Within Titan's dune fields, initial studies of dune parameters utilizing a global approach have shown that dunes are generally wider at low latitudes (with an inflection point at 7° S). However, the evolution of dune width and spacing as material is transported in the migration direction (west to east) through a given sand sea system on Titan is not as well understood. Likewise, the relationship between dune width and spacing with regional topography is not well constrained. Using data gathered from the Cassini Synthetic Aperture Radar (SAR), we analyzed the morphometry of dunes across Belet, the largest sand sea on Titan. Using a new method developed in ArcMap 10.3 we produced approximately 8,800 new width and spacing measurements to investigate how the dunes evolve across the system. We also combined these data with a global topographic map to consider the effect of variations in elevation across Belet.
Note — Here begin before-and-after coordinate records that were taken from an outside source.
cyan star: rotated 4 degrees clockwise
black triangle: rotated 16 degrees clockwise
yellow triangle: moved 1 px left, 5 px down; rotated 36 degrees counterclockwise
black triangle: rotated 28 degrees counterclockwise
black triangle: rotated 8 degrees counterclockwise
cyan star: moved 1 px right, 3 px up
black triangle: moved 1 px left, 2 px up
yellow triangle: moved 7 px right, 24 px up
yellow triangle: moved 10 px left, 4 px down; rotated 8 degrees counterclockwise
Results suggest that dune widths are smallest in Belet at ~13° N latitude and then gradually increase to be greatest at ~3° S latitude. Dune width and spacing correlate somewhat with longitude, decreasing in size to the east. An opposite trend for dune width might be expected for sand transport from west to east; dune width and spacing typically increase in the migration direction, where dunes originate at the upwind margin of a field. In Belet, a westward dipping regional slope may act to reverse the dune spatial trends. Characterizing these trends in relation to topography and distance from the upwind margin will help to constrain potential sediment transport patterns on Titan's surface.